These pictures are adorable! Susie sure does look so sweet and I was shocked when I realized she is 15. She looks like a puppy and also looks like the sweetest big sister to baby Gracie. Gracie is perfect in every way. What a lovely puppy! You must be enjoying every moment of every day with these sweeties !!! ^_^


----------



## susie and sadie (Jun 22, 2005)

Snowbody said:


> Allison - I love the pictures of the girls. Especially where it looks like Gracie is looking up to her big sister...for advice? :innocent: Or maybe to forgive her for pulling her tail. :HistericalSmiley: They're both beautiful and those sweet potatoes must be doing wonders. She looks like a 4 year old!

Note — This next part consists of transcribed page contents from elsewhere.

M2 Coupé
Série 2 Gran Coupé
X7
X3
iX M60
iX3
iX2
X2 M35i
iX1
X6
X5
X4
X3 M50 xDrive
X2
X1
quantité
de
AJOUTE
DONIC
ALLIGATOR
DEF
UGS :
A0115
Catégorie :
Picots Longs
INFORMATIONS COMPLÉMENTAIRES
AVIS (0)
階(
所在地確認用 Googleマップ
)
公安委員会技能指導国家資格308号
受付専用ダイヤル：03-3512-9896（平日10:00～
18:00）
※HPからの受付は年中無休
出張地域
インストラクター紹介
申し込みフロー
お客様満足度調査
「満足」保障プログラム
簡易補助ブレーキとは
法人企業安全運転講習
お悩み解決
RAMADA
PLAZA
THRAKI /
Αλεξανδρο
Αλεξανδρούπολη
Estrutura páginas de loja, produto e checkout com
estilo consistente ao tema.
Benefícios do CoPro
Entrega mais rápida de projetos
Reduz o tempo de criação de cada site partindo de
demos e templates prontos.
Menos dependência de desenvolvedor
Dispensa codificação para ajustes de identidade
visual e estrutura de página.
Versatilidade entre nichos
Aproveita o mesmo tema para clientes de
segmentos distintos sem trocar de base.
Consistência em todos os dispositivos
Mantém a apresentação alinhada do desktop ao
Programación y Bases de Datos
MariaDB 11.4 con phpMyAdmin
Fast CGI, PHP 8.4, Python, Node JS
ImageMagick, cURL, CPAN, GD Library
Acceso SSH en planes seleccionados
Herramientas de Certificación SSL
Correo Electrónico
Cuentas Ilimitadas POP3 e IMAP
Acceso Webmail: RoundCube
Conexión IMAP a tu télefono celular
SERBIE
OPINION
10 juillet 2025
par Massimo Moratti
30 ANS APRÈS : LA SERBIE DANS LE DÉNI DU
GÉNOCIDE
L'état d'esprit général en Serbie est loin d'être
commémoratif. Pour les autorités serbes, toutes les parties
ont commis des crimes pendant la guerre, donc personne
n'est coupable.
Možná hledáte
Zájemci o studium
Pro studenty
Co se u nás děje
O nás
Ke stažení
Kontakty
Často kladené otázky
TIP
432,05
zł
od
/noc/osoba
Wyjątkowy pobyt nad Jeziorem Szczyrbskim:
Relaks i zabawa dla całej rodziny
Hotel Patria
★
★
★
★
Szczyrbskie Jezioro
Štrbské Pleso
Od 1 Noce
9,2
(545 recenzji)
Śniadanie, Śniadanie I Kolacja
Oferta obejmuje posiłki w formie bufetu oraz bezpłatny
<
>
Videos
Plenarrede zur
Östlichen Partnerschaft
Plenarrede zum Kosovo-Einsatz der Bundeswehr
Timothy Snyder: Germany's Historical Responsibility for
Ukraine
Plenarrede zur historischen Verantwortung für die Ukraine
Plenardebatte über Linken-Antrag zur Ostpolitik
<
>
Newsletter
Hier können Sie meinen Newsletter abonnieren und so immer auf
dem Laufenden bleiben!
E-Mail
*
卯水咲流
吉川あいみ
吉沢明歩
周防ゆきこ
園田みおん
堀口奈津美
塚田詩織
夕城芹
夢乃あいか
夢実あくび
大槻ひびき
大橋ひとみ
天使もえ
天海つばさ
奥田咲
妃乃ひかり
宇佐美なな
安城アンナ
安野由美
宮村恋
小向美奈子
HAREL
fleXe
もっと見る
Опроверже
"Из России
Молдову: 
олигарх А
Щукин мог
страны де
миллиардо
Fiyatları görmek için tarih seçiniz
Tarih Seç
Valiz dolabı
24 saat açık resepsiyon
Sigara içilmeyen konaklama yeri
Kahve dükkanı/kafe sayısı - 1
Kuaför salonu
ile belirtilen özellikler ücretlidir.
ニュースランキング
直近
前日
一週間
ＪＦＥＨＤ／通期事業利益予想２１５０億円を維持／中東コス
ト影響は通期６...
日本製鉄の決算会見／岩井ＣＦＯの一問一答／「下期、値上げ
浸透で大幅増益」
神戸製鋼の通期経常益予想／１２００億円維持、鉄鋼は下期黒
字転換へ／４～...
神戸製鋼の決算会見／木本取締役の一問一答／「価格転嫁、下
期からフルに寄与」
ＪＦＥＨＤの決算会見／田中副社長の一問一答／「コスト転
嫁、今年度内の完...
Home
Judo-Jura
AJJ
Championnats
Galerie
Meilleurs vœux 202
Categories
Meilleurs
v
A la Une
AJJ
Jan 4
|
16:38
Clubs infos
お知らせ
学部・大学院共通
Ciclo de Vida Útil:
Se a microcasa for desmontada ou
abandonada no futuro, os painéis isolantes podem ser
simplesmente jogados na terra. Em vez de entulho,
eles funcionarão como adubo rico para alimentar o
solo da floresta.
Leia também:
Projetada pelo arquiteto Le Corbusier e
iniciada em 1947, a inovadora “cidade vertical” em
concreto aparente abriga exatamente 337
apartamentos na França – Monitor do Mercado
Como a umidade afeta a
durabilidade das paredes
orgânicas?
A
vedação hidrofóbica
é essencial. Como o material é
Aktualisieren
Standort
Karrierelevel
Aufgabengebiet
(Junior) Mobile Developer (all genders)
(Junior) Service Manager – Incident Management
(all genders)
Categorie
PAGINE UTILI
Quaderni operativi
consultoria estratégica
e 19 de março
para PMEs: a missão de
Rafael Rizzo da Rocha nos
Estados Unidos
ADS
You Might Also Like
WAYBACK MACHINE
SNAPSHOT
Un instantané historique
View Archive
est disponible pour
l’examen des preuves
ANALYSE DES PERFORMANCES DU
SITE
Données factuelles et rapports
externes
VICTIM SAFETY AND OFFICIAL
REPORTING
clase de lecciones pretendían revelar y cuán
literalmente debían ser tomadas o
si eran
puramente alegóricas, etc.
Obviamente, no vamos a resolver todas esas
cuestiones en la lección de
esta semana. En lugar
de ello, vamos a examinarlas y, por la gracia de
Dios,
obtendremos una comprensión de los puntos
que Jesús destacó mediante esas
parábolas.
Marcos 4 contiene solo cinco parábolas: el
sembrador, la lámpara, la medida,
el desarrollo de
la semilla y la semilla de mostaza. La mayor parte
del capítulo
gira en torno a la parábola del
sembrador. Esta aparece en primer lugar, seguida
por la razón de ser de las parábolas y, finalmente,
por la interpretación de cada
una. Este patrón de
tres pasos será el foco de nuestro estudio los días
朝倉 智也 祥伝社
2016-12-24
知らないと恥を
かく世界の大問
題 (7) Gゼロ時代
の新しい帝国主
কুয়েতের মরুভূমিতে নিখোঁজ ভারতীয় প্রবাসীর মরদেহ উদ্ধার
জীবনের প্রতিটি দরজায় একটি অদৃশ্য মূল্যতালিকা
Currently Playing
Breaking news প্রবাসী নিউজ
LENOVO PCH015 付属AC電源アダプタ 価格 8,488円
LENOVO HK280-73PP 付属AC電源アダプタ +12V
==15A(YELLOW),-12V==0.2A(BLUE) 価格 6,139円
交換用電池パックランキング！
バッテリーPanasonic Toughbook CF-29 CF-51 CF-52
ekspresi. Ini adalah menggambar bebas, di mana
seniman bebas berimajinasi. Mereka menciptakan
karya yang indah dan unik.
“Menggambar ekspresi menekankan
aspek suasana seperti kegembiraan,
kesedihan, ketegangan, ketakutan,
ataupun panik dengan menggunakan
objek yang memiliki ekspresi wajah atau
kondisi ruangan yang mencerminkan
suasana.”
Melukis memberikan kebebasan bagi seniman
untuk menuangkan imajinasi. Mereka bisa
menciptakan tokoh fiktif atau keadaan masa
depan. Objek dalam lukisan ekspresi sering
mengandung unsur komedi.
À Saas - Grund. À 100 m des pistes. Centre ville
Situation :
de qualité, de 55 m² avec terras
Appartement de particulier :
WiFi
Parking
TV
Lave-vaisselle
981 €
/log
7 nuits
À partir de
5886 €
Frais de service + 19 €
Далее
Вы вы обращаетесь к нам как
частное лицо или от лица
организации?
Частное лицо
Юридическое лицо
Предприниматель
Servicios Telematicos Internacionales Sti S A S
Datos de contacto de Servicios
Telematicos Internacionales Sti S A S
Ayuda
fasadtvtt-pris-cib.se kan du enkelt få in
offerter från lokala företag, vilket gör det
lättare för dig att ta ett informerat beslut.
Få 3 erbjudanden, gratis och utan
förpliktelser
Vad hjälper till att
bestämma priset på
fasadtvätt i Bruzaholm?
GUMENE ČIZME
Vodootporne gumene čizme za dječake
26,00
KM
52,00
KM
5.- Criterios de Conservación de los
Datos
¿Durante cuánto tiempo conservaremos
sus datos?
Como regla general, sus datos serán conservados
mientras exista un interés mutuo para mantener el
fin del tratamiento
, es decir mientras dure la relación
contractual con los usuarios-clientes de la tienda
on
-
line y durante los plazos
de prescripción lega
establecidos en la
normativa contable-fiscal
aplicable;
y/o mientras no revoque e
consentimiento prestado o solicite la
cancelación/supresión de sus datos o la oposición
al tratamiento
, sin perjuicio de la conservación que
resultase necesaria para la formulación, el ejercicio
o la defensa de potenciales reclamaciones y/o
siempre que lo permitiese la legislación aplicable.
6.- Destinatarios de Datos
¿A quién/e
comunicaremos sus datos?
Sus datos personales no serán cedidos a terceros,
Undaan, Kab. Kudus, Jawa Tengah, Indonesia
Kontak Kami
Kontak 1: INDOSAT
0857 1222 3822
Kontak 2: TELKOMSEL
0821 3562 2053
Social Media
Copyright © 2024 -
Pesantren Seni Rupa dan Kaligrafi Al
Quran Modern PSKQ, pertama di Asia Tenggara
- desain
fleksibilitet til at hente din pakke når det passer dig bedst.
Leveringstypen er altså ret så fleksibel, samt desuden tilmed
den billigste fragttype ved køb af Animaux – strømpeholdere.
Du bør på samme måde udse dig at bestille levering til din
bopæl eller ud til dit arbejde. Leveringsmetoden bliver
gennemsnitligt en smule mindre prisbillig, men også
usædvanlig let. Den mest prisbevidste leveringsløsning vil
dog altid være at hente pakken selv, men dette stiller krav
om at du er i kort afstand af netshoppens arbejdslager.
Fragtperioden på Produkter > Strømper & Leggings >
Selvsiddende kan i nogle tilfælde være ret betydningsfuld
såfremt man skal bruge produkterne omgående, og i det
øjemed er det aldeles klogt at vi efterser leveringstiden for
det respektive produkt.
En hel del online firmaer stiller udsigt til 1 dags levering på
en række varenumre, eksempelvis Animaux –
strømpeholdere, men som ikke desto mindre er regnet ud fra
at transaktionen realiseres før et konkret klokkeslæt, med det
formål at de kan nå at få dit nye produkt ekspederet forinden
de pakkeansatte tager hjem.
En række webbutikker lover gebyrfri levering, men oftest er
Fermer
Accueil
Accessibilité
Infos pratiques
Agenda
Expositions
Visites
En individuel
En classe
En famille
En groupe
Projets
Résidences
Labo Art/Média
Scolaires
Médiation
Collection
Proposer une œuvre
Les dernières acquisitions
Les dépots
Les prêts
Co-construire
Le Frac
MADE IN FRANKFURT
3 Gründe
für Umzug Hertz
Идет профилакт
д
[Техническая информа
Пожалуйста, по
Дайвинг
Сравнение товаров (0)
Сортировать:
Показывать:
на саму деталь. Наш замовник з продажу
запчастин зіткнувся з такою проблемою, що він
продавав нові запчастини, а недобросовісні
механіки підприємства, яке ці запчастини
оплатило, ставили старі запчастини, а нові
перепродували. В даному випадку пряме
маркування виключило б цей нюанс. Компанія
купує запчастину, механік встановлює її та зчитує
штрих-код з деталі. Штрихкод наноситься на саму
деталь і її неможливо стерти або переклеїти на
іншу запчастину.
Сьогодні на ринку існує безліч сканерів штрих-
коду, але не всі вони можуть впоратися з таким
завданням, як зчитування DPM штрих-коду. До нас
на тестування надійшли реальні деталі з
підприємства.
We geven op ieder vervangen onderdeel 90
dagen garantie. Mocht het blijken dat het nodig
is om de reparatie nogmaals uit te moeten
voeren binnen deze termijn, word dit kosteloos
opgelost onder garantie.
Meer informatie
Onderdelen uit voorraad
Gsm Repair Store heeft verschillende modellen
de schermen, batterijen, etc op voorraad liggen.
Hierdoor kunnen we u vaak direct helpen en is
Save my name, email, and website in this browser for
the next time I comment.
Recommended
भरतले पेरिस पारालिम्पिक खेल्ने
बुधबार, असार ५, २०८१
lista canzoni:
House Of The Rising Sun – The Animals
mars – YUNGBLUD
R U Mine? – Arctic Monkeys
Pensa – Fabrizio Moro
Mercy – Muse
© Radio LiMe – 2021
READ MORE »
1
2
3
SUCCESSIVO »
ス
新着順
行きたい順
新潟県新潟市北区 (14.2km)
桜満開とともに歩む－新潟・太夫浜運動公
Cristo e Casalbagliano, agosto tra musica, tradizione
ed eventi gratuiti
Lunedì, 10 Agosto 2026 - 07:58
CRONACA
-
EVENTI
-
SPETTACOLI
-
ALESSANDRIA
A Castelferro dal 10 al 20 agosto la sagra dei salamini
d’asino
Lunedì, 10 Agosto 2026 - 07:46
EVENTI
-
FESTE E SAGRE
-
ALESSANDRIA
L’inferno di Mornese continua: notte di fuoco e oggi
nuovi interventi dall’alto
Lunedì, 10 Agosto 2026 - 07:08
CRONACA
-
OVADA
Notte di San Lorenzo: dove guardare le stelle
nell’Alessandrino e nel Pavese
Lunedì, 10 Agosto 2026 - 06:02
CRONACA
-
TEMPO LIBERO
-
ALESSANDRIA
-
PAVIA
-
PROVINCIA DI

Thank you! Gracie's probably looking up to her for a bit of both...lol. I also noticed in the first picture she's sticking her tongue out at Susie -- typical little sister! :smtease: And oh yes, Susie loves her sweet potatoes...even if they're less than kind to a white face! 



PrinceMickey said:


> Aww. They are both so adorable!!


Thanks so much! 



MalteseObsessed said:


> These pictures are adorable! Susie sure does look so sweet and I was shocked when I realized she is 15. She looks like a puppy and also looks like the sweetest big sister to baby Gracie. Gracie is perfect in every way. What a lovely puppy! You must be enjoying every moment of every day with these sweeties !!! ^_^


Thank you! Susie is certainly taking Gracie's antics and pestering with a surprising amount of patience. I think she learned from Sadie that they eventually grow out of it. At least that's what I've promised her! :innocent: But I couldn't be happier with my girls. They're such a joy. :wub:


----------



## donnad (Aug 22, 2006)

Both of your girls are so beautiful!!!


----------



## Nicolepoppy (Dec 22, 2014)

Gorgeous babies! Susie looks so well for a 15 year old dog what's her secret lol


----------